WHAT THIS TASK INVOLVES
When you restate the entries that follow, keep every word exactly and drop the pictures.

DATA EXCERPTS

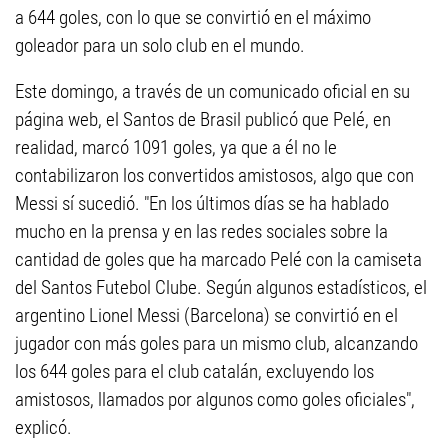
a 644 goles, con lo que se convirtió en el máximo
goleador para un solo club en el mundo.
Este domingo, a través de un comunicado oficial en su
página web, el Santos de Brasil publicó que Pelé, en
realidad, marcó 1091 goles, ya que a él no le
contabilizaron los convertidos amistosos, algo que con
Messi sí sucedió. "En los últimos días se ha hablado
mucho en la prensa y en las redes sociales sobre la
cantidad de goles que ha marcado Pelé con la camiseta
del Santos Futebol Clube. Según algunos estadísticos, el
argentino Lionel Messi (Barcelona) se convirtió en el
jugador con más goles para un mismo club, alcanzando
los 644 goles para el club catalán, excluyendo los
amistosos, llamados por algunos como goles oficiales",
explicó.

RESPONSE TO THIS EXERCISE
a 644 goles, con lo que se convirtió en el máximo
goleador para un solo club en el mundo.
Este domingo, a través de un comunicado oficial en su
página web, el Santos de Brasil publicó que Pelé, en
realidad, marcó 1091 goles, ya que a él no le
contabilizaron los convertidos amistosos, algo que con
Messi sí sucedió. "En los últimos días se ha hablado
mucho en la prensa y en las redes sociales sobre la
cantidad de goles que ha marcado Pelé con la camiseta
del Santos Futebol Clube. Según algunos estadísticos, el
argentino Lionel Messi (Barcelona) se convirtió en el
jugador con más goles para un mismo club, alcanzando
los 644 goles para el club catalán, excluyendo los
amistosos, llamados por algunos como goles oficiales",
explicó.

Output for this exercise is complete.